Goffredo Parise (1929-1984) al tavolo di lavoro |
Pochi però ricordano che Darwin parla di selezione naturale e di grandi numeri di esseri viventi che non scelgono né chi né cosa sono e nemmeno (tantomeno) come comportarsi. Un giorno muore tutta la specie, salvo pochi individui nati diversi, ma più adatti a un ambiente diverso; e la specie riprende da lì. La società umana è un'altra cosa: è fatta di decisioni e di scelte individuali e collettive, di problemi da risolvere e da situazioni da affrontare (e nulla di questo, nulla, è presente nel mondo animale). Credo che sia giusto ricordarcene spesso: le cose umane si possono sempre cambiare. Se le scosse del terremoto o gli uragani si possono solo subire (salvo, nel caso dei secondi, riflettere su come l'inquinamento atmosferico abbia agito sulla direzione dei venti) l'economia ha degli agenti umani. Svegliarsi il mattino e sostituire la preghiera di rito con l'osservazione delle quotazioni in borsa o degli scambi monetari significa, veramente, aver reso le banche quello che erano gli dei in Grecia o il dio cristiano nel Medioevo: i grandi agenti trascendentali del nostro destino, ai quali dobbiamo ogni giorno l'omaggio quotidiano che scongiuri le loro ire ("It's the economy, stupid!"). E non solo hanno sempre ragione, ma la nostra ragione è la loro. Una buona metà dei commenti che leggo ogni giorno in calce agli articoli sul sito del Corriere della Sera va in questa direzione.

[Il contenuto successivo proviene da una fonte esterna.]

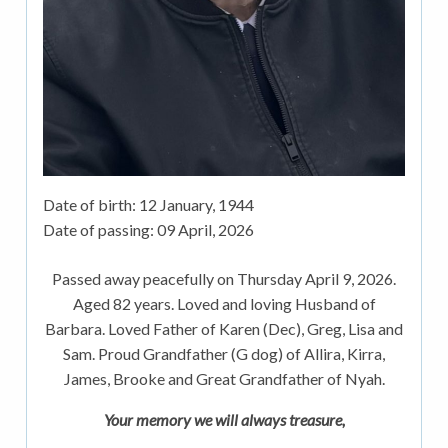
Date of birth:
12 January, 1944
Date of passing:
09 April, 2026
Passed away peacefully on Thursday April 9, 2026.
Aged 82 years. Loved and loving Husband of
Barbara. Loved Father of Karen (Dec), Greg, Lisa and
Sam. Proud Grandfather (G dog) of Allira, Kirra,
James, Brooke and Great Grandfather of Nyah.
Your memory we will always treasure,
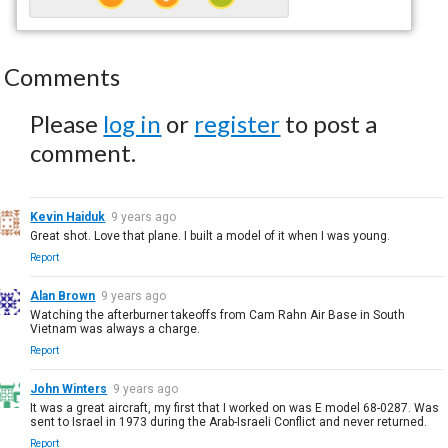
Comments
Please
log in
or
register
to post a
comment.
Kevin Haiduk
9 years ago
Great shot. Love that plane. I built a model of it when I was young.
Report
Alan Brown
9 years ago
Watching the afterburner takeoffs from Cam Rahn Air Base in South
Vietnam was always a charge.
Report
John Winters
9 years ago
It was a great aircraft, my first that I worked on was E model 68-0287. Was
sent to Israel in 1973 during the Arab-Israeli Conflict and never returned.
Report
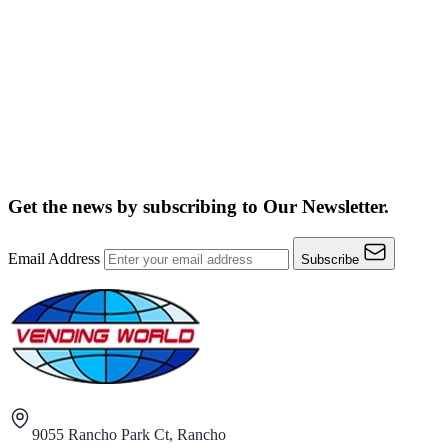
Get the news by subscribing to
Our Newsletter.
Email Address
Subscribe
9055 Rancho Park Ct, Rancho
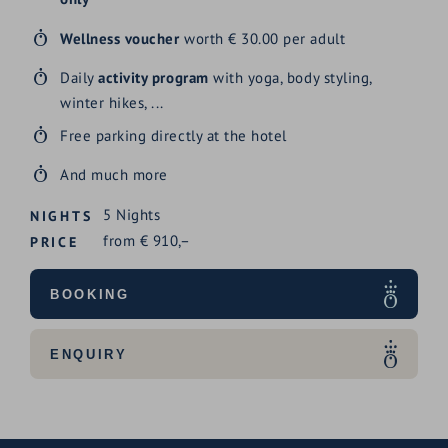
Wellness voucher
worth € 30.00 per adult
Daily
activity program
with yoga, body styling,
winter hikes, ...
Free parking directly at the hotel
And much more
5
Nights
NIGHTS
from
€
910,–
PRICE
BOOKING
ENQUIRY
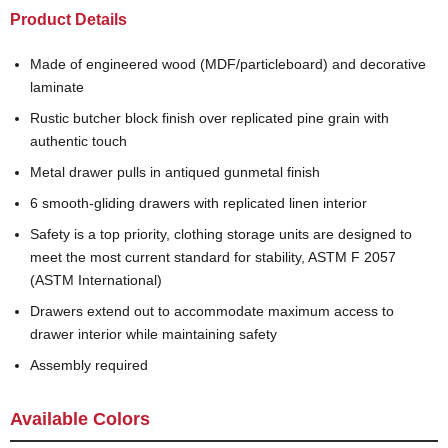
Product Details
Made of engineered wood (MDF/particleboard) and decorative
laminate
Rustic butcher block finish over replicated pine grain with
authentic touch
Metal drawer pulls in antiqued gunmetal finish
6 smooth-gliding drawers with replicated linen interior
Safety is a top priority, clothing storage units are designed to
meet the most current standard for stability, ASTM F 2057
(ASTM International)
Drawers extend out to accommodate maximum access to
drawer interior while maintaining safety
Assembly required
Available Colors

Magari leggere ci ricorderebbe che, tra i tanti diritti, abbiamo soprattutto quello di pensare autonomamente; e poi, in democrazia, di chiedere che questo nostro pensiero abbia una sua conseguenza nella realtà. È chiedere troppo? Non lo era, trenta o quaranta anni fa. Oggi lo può sembrare, ma bisogna chiederlo comunque. Fino alla fine.